Directions: Everything from the line with "FRK24.1 Уплотнител" to the end of the entries should be set down exactly, except the pictures.

Data excerpts:
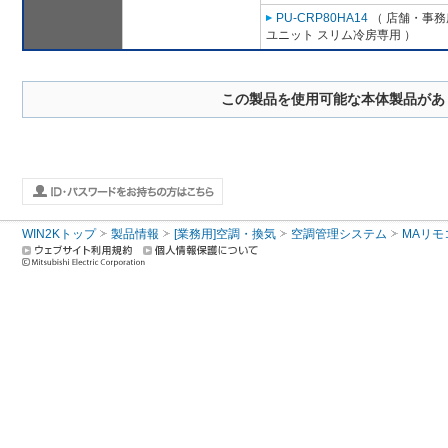
PU-CRP80HA14
（ 店舗・事務所
ユニット スリム冷房専用 ）
この製品を使用可能な本体製品があ
WIN2Kトップ
製品情報
[業務用]空調・換気
空調管理システム
MAリモ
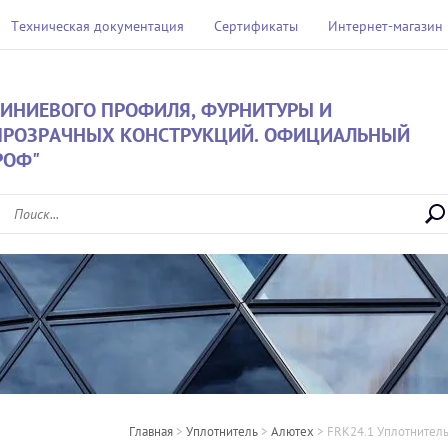
Техническая документация
Сертификаты
Интернет-магазин
ИНИЕВОГО ПРОФИЛЯ, ФУРНИТУРЫ И
ПРОЗРАЧНЫХ КОНСТРУКЦИЙ. ОФИЦИАЛЬНЫЙ
РОФ"
Главная
 > 
Уплотнитель
 > 
Алютех
 > 
FRK24.1 Уплотнител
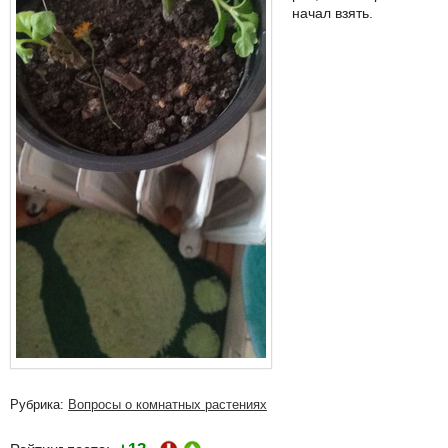
начал взять.
Рубрика:
Вопросы о комнатных растениях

Response to the exercise:
FRK24.1 Уплотнител
начал взять.
Рубрика:
Вопросы о комнатных растениях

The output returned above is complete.